**What to produce:** Set down every record below exactly as it stands, leaving out the pictures.

**The data:**
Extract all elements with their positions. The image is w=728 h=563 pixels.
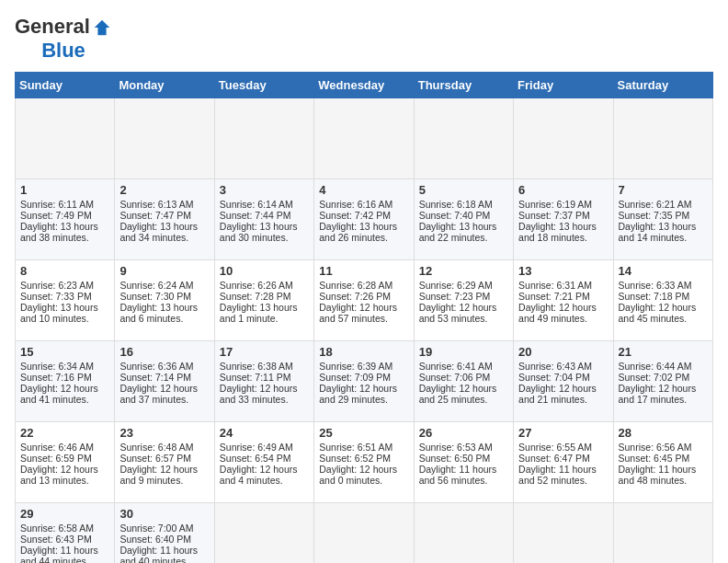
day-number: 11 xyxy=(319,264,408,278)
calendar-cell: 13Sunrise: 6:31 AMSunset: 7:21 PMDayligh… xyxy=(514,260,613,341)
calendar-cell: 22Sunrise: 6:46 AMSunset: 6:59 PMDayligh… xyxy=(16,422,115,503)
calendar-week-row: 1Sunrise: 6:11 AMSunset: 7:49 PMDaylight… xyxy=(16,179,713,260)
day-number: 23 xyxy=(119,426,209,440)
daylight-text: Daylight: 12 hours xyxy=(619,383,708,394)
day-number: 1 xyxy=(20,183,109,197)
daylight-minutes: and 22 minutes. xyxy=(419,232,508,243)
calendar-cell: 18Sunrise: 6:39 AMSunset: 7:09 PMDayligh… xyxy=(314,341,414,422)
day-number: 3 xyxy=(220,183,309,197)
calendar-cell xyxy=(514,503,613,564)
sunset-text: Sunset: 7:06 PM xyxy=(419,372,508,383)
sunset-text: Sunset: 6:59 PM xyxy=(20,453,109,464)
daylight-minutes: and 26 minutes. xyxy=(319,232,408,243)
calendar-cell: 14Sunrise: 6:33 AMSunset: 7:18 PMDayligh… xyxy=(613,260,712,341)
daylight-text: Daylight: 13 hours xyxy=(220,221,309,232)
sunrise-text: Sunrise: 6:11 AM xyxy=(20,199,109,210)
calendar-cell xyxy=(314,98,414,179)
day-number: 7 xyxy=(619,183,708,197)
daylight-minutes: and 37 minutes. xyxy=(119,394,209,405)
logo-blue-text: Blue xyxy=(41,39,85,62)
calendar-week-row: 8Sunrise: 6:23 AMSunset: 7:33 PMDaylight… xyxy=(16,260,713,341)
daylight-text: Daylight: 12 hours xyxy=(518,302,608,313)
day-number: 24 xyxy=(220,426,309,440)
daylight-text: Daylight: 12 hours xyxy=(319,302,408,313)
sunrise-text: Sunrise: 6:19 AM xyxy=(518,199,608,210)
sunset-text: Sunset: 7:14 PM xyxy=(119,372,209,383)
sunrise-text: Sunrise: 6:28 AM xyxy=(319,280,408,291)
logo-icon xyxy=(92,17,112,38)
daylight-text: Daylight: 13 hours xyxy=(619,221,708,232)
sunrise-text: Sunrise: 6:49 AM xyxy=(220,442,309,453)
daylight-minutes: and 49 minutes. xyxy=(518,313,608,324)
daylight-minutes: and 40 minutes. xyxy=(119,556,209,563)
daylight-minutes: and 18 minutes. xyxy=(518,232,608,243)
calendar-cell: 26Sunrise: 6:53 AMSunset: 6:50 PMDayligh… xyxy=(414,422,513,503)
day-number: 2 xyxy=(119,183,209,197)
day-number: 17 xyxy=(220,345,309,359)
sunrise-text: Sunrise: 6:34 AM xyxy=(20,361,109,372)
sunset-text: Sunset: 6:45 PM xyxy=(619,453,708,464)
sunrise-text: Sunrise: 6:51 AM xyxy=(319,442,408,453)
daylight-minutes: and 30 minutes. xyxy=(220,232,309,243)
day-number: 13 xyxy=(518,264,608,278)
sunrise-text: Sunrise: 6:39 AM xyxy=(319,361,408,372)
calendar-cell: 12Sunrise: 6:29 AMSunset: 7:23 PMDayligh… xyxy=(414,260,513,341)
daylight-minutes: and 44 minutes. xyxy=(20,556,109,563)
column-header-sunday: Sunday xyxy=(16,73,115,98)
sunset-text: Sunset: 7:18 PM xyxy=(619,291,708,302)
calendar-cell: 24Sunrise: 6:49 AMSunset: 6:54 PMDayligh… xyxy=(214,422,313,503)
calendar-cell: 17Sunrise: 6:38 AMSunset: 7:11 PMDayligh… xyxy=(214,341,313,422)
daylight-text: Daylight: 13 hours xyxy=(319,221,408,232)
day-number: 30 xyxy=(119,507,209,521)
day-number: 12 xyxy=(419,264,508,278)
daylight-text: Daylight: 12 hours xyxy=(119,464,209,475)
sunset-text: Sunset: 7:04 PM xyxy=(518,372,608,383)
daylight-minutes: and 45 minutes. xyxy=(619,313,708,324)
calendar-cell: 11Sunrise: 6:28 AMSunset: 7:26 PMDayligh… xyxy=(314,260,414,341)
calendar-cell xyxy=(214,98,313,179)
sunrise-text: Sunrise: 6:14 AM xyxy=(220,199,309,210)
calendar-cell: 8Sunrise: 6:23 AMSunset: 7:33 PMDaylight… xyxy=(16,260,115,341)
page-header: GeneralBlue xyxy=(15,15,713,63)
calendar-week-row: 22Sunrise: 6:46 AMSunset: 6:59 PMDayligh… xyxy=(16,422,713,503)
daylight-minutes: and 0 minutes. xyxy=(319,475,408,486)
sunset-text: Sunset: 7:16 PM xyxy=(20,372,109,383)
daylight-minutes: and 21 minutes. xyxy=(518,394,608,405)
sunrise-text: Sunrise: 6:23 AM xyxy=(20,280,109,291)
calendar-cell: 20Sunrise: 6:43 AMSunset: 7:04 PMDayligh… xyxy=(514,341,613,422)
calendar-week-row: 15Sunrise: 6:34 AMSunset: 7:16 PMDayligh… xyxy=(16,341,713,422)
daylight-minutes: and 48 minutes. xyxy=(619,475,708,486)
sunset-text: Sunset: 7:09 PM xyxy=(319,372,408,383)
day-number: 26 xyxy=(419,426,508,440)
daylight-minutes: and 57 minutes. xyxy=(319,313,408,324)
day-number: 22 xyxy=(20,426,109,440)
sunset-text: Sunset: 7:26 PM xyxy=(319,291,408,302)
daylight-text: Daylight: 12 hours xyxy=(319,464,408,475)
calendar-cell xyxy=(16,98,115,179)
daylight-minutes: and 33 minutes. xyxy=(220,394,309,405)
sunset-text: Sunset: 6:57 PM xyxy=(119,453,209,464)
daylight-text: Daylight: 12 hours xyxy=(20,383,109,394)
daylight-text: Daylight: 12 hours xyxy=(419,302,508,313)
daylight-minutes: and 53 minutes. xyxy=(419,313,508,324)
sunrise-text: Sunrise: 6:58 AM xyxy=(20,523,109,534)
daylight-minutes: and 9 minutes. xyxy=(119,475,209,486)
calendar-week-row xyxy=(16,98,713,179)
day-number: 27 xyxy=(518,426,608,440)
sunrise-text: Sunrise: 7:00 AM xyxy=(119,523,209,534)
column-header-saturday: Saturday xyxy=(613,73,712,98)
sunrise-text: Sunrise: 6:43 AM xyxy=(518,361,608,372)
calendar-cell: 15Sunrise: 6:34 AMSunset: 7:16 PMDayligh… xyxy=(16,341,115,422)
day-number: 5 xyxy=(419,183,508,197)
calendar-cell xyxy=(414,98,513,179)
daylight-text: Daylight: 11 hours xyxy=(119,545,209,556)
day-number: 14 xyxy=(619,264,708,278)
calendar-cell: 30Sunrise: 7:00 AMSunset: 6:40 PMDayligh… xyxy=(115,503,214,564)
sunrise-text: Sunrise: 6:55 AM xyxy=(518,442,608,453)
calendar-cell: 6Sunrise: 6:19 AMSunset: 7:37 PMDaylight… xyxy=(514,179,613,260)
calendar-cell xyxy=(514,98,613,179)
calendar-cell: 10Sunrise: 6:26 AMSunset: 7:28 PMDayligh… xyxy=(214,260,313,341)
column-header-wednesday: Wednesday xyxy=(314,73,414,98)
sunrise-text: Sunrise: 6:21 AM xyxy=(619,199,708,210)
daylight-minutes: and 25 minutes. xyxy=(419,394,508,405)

**Exercise response:**
Extract all elements with their positions. The image is w=728 h=563 pixels.
day-number: 11 xyxy=(319,264,408,278)
calendar-cell: 13Sunrise: 6:31 AMSunset: 7:21 PMDayligh… xyxy=(514,260,613,341)
calendar-cell: 22Sunrise: 6:46 AMSunset: 6:59 PMDayligh… xyxy=(16,422,115,503)
calendar-week-row: 1Sunrise: 6:11 AMSunset: 7:49 PMDaylight… xyxy=(16,179,713,260)
day-number: 23 xyxy=(119,426,209,440)
daylight-text: Daylight: 12 hours xyxy=(619,383,708,394)
day-number: 1 xyxy=(20,183,109,197)
daylight-minutes: and 22 minutes. xyxy=(419,232,508,243)
calendar-cell: 18Sunrise: 6:39 AMSunset: 7:09 PMDayligh… xyxy=(314,341,414,422)
day-number: 3 xyxy=(220,183,309,197)
calendar-cell xyxy=(514,503,613,564)
sunset-text: Sunset: 7:06 PM xyxy=(419,372,508,383)
sunset-text: Sunset: 6:59 PM xyxy=(20,453,109,464)
daylight-minutes: and 26 minutes. xyxy=(319,232,408,243)
calendar-cell: 14Sunrise: 6:33 AMSunset: 7:18 PMDayligh… xyxy=(613,260,712,341)
daylight-text: Daylight: 13 hours xyxy=(220,221,309,232)
sunrise-text: Sunrise: 6:11 AM xyxy=(20,199,109,210)
calendar-cell xyxy=(314,98,414,179)
day-number: 7 xyxy=(619,183,708,197)
daylight-minutes: and 37 minutes. xyxy=(119,394,209,405)
logo-blue-text: Blue xyxy=(41,39,85,62)
calendar-week-row: 8Sunrise: 6:23 AMSunset: 7:33 PMDaylight… xyxy=(16,260,713,341)
daylight-text: Daylight: 12 hours xyxy=(518,302,608,313)
day-number: 24 xyxy=(220,426,309,440)
daylight-text: Daylight: 12 hours xyxy=(319,302,408,313)
sunrise-text: Sunrise: 6:19 AM xyxy=(518,199,608,210)
sunset-text: Sunset: 7:14 PM xyxy=(119,372,209,383)
sunrise-text: Sunrise: 6:28 AM xyxy=(319,280,408,291)
logo-icon xyxy=(92,17,112,38)
daylight-text: Daylight: 13 hours xyxy=(619,221,708,232)
sunrise-text: Sunrise: 6:49 AM xyxy=(220,442,309,453)
daylight-minutes: and 49 minutes. xyxy=(518,313,608,324)
daylight-minutes: and 40 minutes. xyxy=(119,556,209,563)
daylight-minutes: and 18 minutes. xyxy=(518,232,608,243)
calendar-cell: 26Sunrise: 6:53 AMSunset: 6:50 PMDayligh… xyxy=(414,422,513,503)
day-number: 2 xyxy=(119,183,209,197)
day-number: 17 xyxy=(220,345,309,359)
sunrise-text: Sunrise: 6:34 AM xyxy=(20,361,109,372)
sunset-text: Sunset: 6:45 PM xyxy=(619,453,708,464)
sunrise-text: Sunrise: 6:51 AM xyxy=(319,442,408,453)
daylight-minutes: and 30 minutes. xyxy=(220,232,309,243)
day-number: 13 xyxy=(518,264,608,278)
sunrise-text: Sunrise: 6:39 AM xyxy=(319,361,408,372)
calendar-cell: 12Sunrise: 6:29 AMSunset: 7:23 PMDayligh… xyxy=(414,260,513,341)
daylight-minutes: and 44 minutes. xyxy=(20,556,109,563)
column-header-sunday: Sunday xyxy=(16,73,115,98)
sunset-text: Sunset: 7:18 PM xyxy=(619,291,708,302)
calendar-cell: 24Sunrise: 6:49 AMSunset: 6:54 PMDayligh… xyxy=(214,422,313,503)
calendar-cell: 17Sunrise: 6:38 AMSunset: 7:11 PMDayligh… xyxy=(214,341,313,422)
daylight-text: Daylight: 13 hours xyxy=(319,221,408,232)
day-number: 30 xyxy=(119,507,209,521)
day-number: 12 xyxy=(419,264,508,278)
daylight-text: Daylight: 12 hours xyxy=(119,464,209,475)
sunset-text: Sunset: 7:04 PM xyxy=(518,372,608,383)
daylight-minutes: and 45 minutes. xyxy=(619,313,708,324)
calendar-cell: 11Sunrise: 6:28 AMSunset: 7:26 PMDayligh… xyxy=(314,260,414,341)
calendar-cell xyxy=(214,98,313,179)
sunrise-text: Sunrise: 6:14 AM xyxy=(220,199,309,210)
calendar-cell: 8Sunrise: 6:23 AMSunset: 7:33 PMDaylight… xyxy=(16,260,115,341)
page-header: GeneralBlue xyxy=(15,15,713,63)
calendar-week-row: 22Sunrise: 6:46 AMSunset: 6:59 PMDayligh… xyxy=(16,422,713,503)
daylight-minutes: and 0 minutes. xyxy=(319,475,408,486)
sunset-text: Sunset: 7:16 PM xyxy=(20,372,109,383)
daylight-minutes: and 21 minutes. xyxy=(518,394,608,405)
sunrise-text: Sunrise: 6:23 AM xyxy=(20,280,109,291)
calendar-cell: 20Sunrise: 6:43 AMSunset: 7:04 PMDayligh… xyxy=(514,341,613,422)
calendar-week-row: 15Sunrise: 6:34 AMSunset: 7:16 PMDayligh… xyxy=(16,341,713,422)
daylight-minutes: and 48 minutes. xyxy=(619,475,708,486)
sunset-text: Sunset: 7:09 PM xyxy=(319,372,408,383)
day-number: 26 xyxy=(419,426,508,440)
daylight-minutes: and 57 minutes. xyxy=(319,313,408,324)
day-number: 22 xyxy=(20,426,109,440)
sunset-text: Sunset: 7:26 PM xyxy=(319,291,408,302)
daylight-text: Daylight: 12 hours xyxy=(319,464,408,475)
calendar-cell xyxy=(16,98,115,179)
daylight-minutes: and 33 minutes. xyxy=(220,394,309,405)
sunset-text: Sunset: 6:57 PM xyxy=(119,453,209,464)
daylight-text: Daylight: 12 hours xyxy=(20,383,109,394)
daylight-text: Daylight: 12 hours xyxy=(419,302,508,313)
daylight-minutes: and 53 minutes. xyxy=(419,313,508,324)
sunrise-text: Sunrise: 6:58 AM xyxy=(20,523,109,534)
daylight-minutes: and 9 minutes. xyxy=(119,475,209,486)
calendar-week-row xyxy=(16,98,713,179)
day-number: 27 xyxy=(518,426,608,440)
sunrise-text: Sunrise: 7:00 AM xyxy=(119,523,209,534)
column-header-saturday: Saturday xyxy=(613,73,712,98)
sunrise-text: Sunrise: 6:43 AM xyxy=(518,361,608,372)
calendar-cell: 15Sunrise: 6:34 AMSunset: 7:16 PMDayligh… xyxy=(16,341,115,422)
day-number: 5 xyxy=(419,183,508,197)
calendar-cell xyxy=(414,98,513,179)
daylight-text: Daylight: 11 hours xyxy=(119,545,209,556)
day-number: 14 xyxy=(619,264,708,278)
calendar-cell: 30Sunrise: 7:00 AMSunset: 6:40 PMDayligh… xyxy=(115,503,214,564)
sunrise-text: Sunrise: 6:55 AM xyxy=(518,442,608,453)
calendar-cell: 6Sunrise: 6:19 AMSunset: 7:37 PMDaylight… xyxy=(514,179,613,260)
calendar-cell xyxy=(514,98,613,179)
calendar-cell: 10Sunrise: 6:26 AMSunset: 7:28 PMDayligh… xyxy=(214,260,313,341)
column-header-wednesday: Wednesday xyxy=(314,73,414,98)
sunrise-text: Sunrise: 6:21 AM xyxy=(619,199,708,210)
daylight-minutes: and 25 minutes. xyxy=(419,394,508,405)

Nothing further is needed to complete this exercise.